In the whole of that article, the racist problems in Yugoslav or Polish football was never mentioned, which I'm very suprised about.

Halardfan
Jan 21st, 2003, 02:43 PM
The organized far-right does have role role ay many English clubs...but it tends to be a case of a literal handful of hardcore 'people' with neo-nazi leanings, who try to organize and stir up trouble between rival fan groups...thse days, policing and closed circuit TV in the stadiums themselves has been generally effective, so that such incidents are more likely to happen going to or from a game...

But at somewhere like Lazio, in Rome, one of Europe's biggest clubs, the problem is of a different scale entirely...Ive seen pictures of a whole sea of people at their games, thousand upon thousands chanting facsist slogans...indeed in the documentry I saw the clubs most influential fans come from this group, the club often seem to crumble to them over who is picked in the team, who is signed for the team, what kind of player...

MartianJoeyWinson
Jan 21st, 2003, 03:40 PM
Chris, I presume you saw the same documentary that I did, I couldn't believe the club's vice president actually said they could put that banner up before the match, and what made it more ridiculous was they had PA systems in the ground where some bloke with a microphone would shout fascist crap. I thought our hooligan problem was bad, it's a thousand miles away from that.

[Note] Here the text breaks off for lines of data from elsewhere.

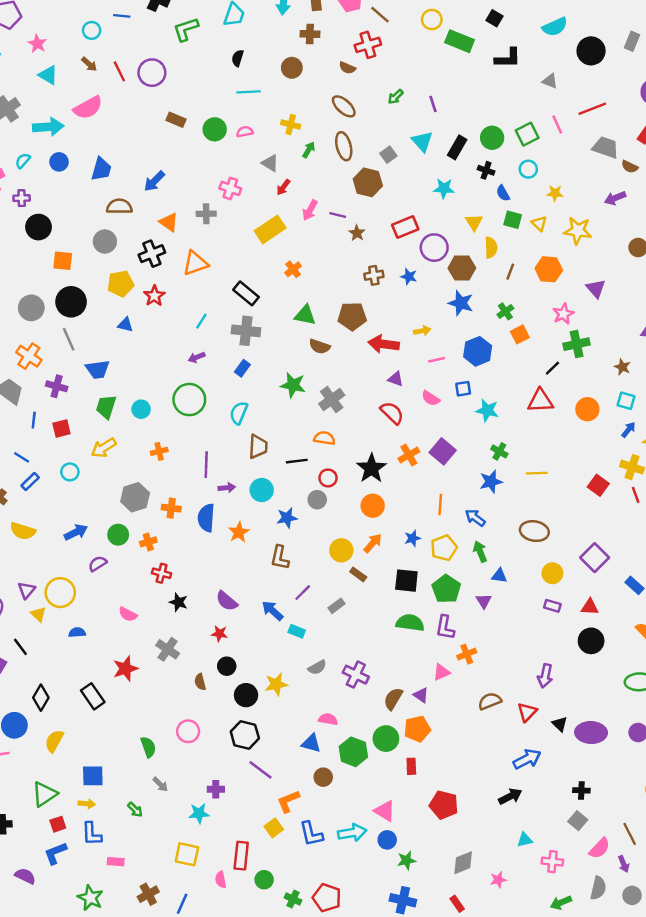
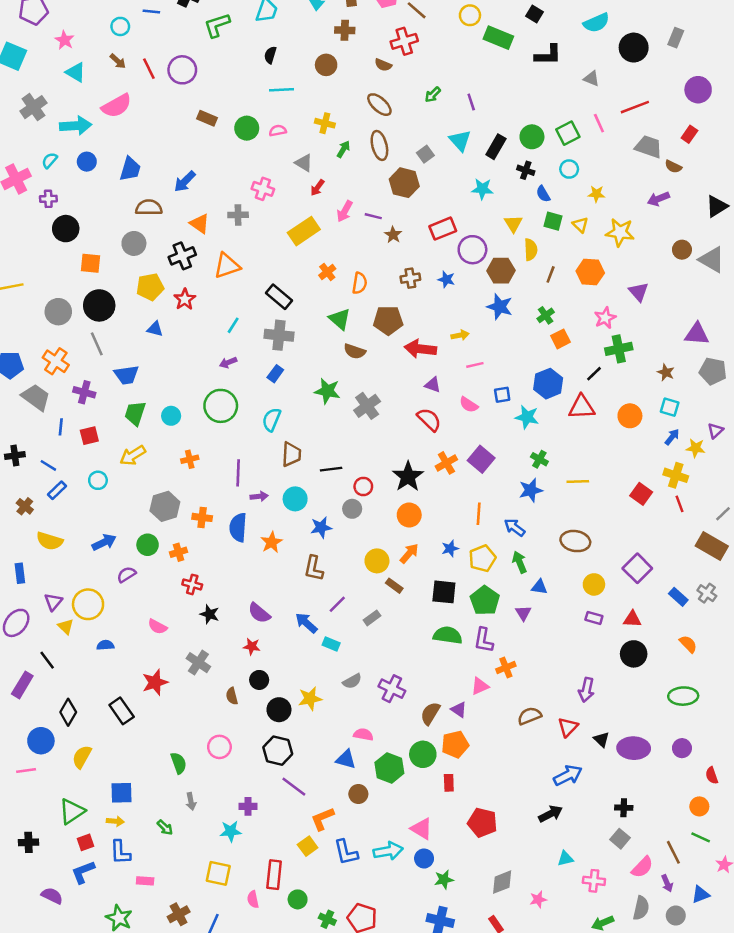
green triangle: (305, 315) -> (340, 319), turned 30
blue hexagon: (478, 351) -> (548, 384), moved
orange semicircle: (324, 438) -> (360, 283), moved, turned 90
gray arrow: (160, 784) -> (191, 801), turned 35

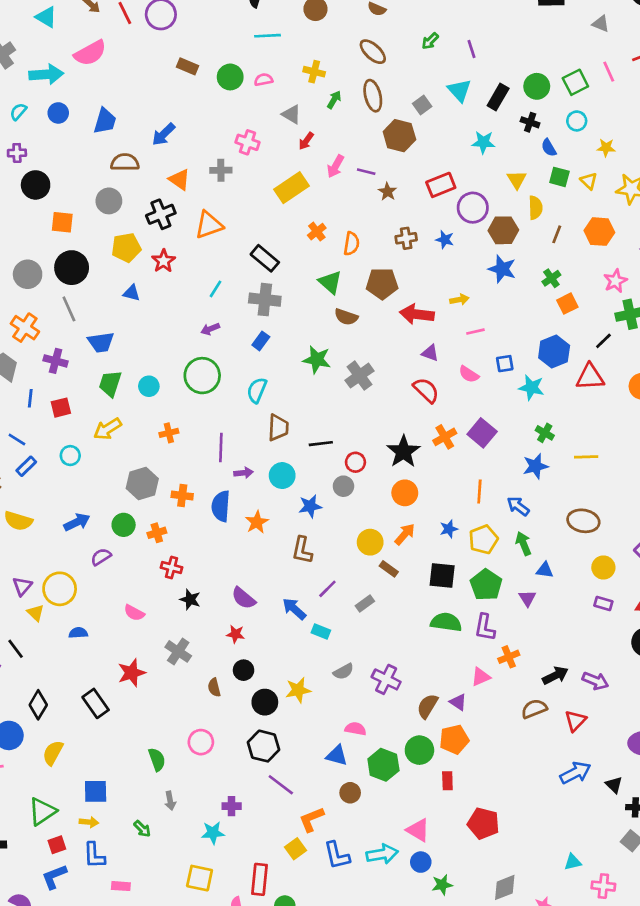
purple arrow: (587, 690) -> (595, 681), turned -80
black triangle: (601, 739) -> (614, 785), moved
black arrow: (551, 814) -> (555, 675), moved

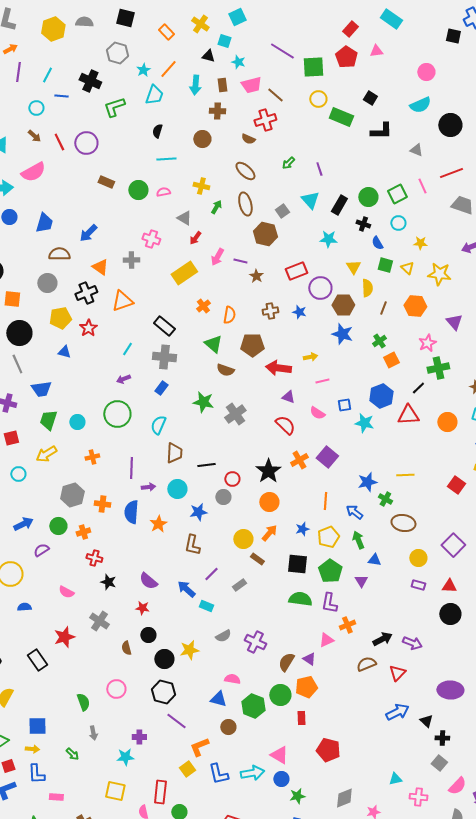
green cross: (545, 433) -> (385, 499), moved

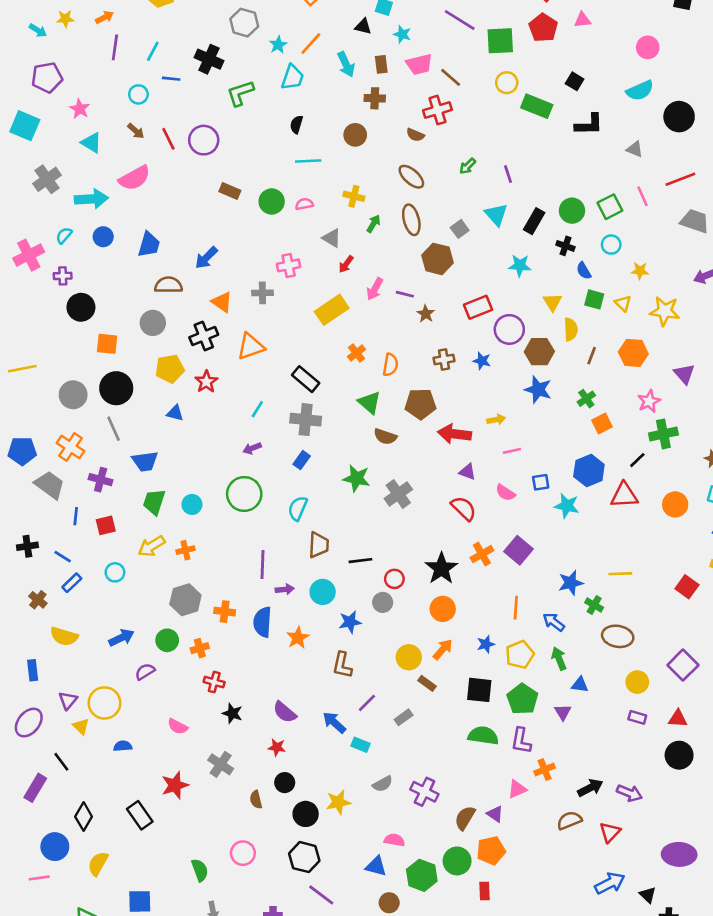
cyan arrow: (195, 85) -> (346, 64), turned -30
pink cross: (151, 239) -> (289, 265), turned -30
orange cross: (92, 457) -> (185, 550), moved

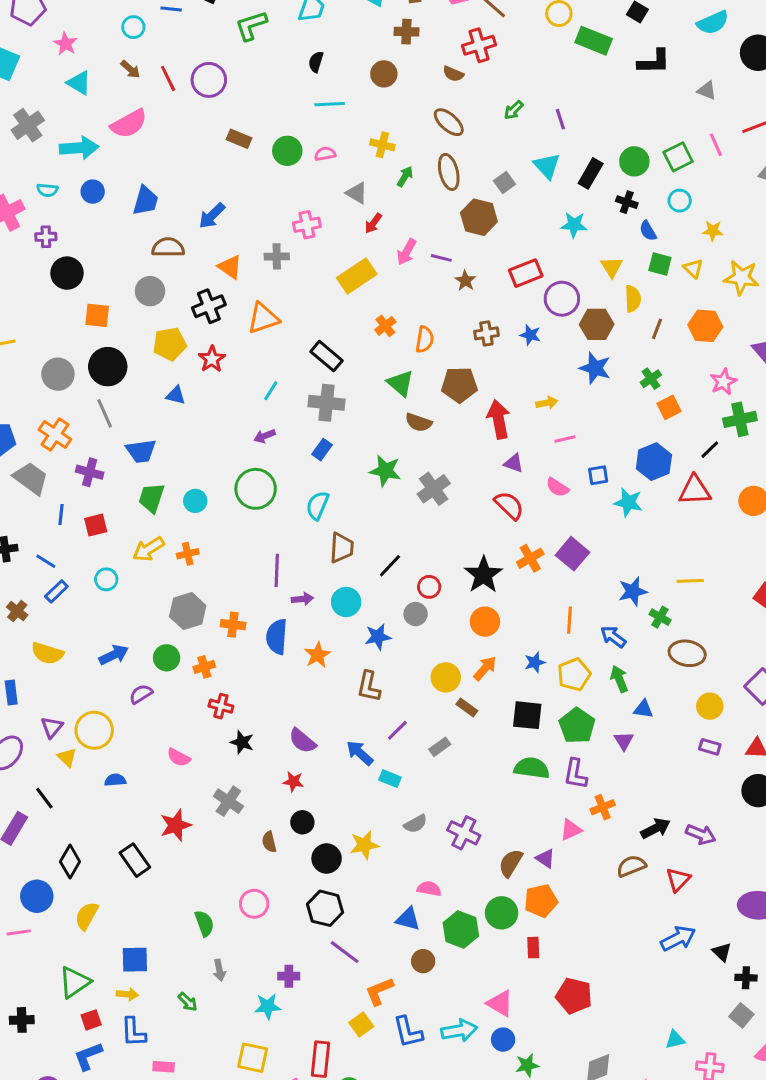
cyan semicircle: (64, 235) -> (47, 190), turned -126
red arrow: (454, 434) -> (499, 419), turned 72
black line: (360, 561) -> (390, 566), turned -40

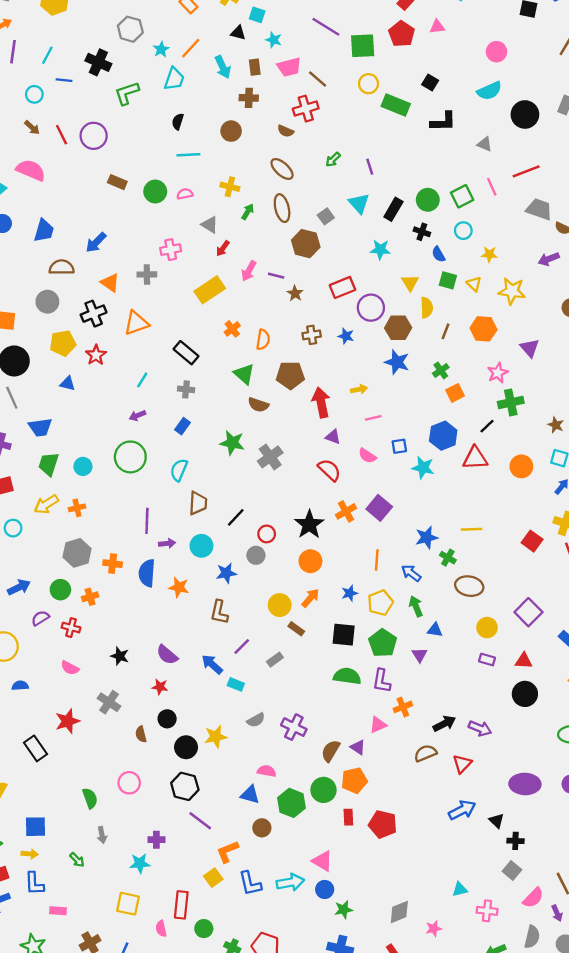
pink semicircle: (129, 124) -> (31, 170), turned -128
gray cross: (327, 403) -> (186, 389), size x0.6
orange star: (317, 655) -> (179, 587), turned -30
red cross: (221, 706) -> (71, 628), moved
red pentagon: (574, 996) -> (383, 824), moved

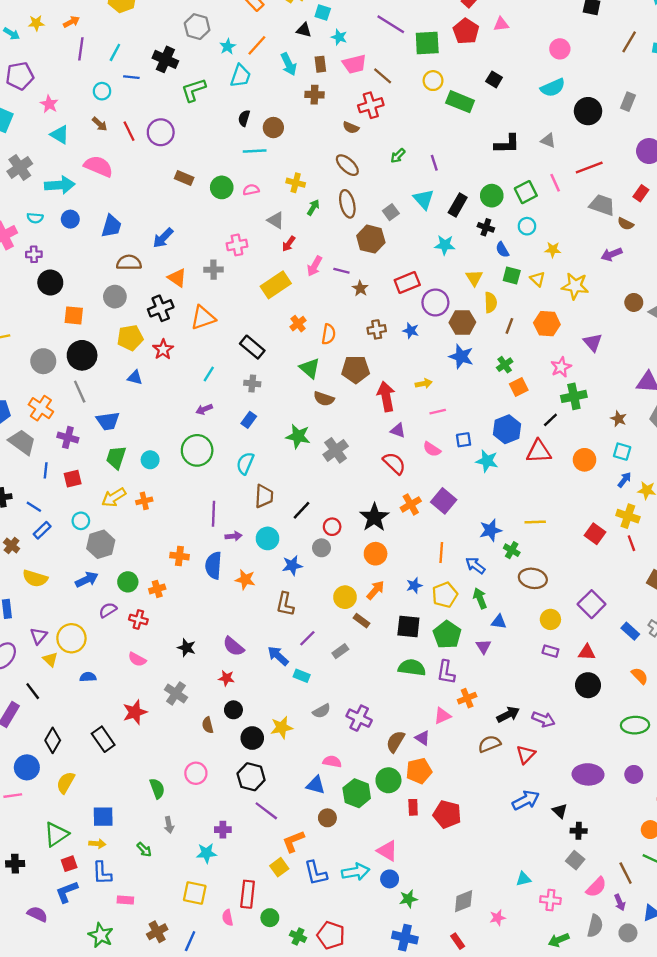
black L-shape: (443, 122) -> (507, 144), moved
brown circle: (231, 131) -> (273, 128), moved
gray hexagon: (77, 553) -> (101, 544), moved

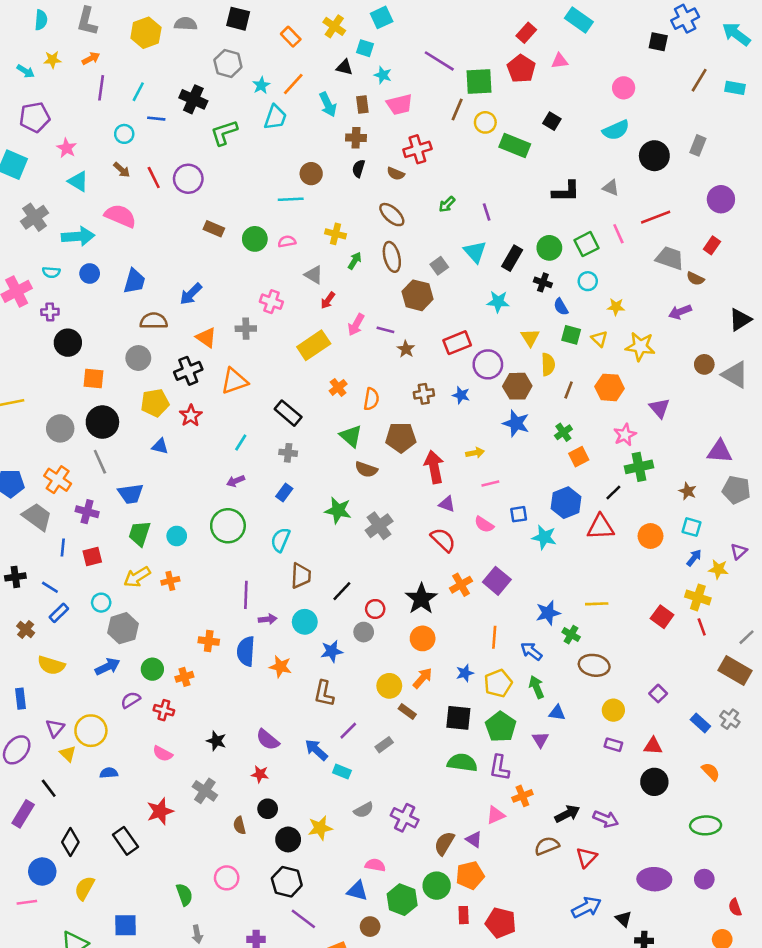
brown line: (383, 76) -> (457, 110), moved, turned 72
black semicircle: (244, 118) -> (359, 168), moved
pink cross: (237, 245) -> (271, 302), turned 30
purple square: (592, 604) -> (658, 694), size x0.6

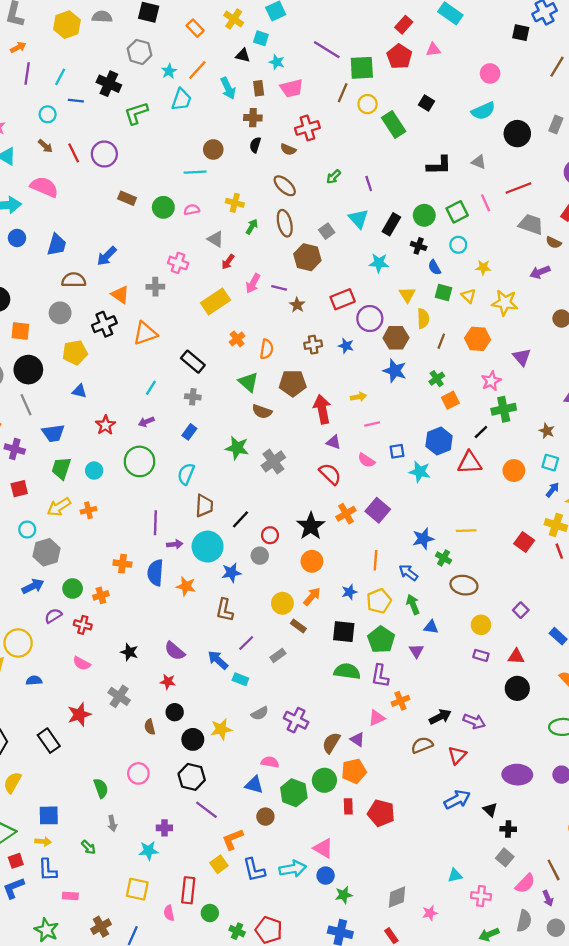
green rectangle: (515, 145) -> (394, 125), turned 35
red star: (191, 416) -> (105, 425), moved
cyan circle: (305, 622) -> (208, 547), size x1.4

I think they had Lilian Thuram on that programme and he was gonna be sold to Lazio but he wouldn't go cos of the sheer abuse.

Halardfan
Jan 21st, 2003, 09:25 PM
Yes Joey, it must have been the same show we saw...shocking to see such things at such a famous club...though even at my beloved Man City there is a hooligan racist element...Ive never understood such people and I never will.

Volcana, with regards to the point you made, I think it may be that in tennis racism is usually much more subtle ,more open to debate over meanings and interpretations...I won't even repeat what these louts say or do at football matches, but they indugle in stark racist behaviour that no one in their right mind could see as anything else.

It is usually more complex in tennis, much quieter, harder to call...there are grey areas, suspicions and maybe's...its this grey area in which a lot of battles are fought on this board!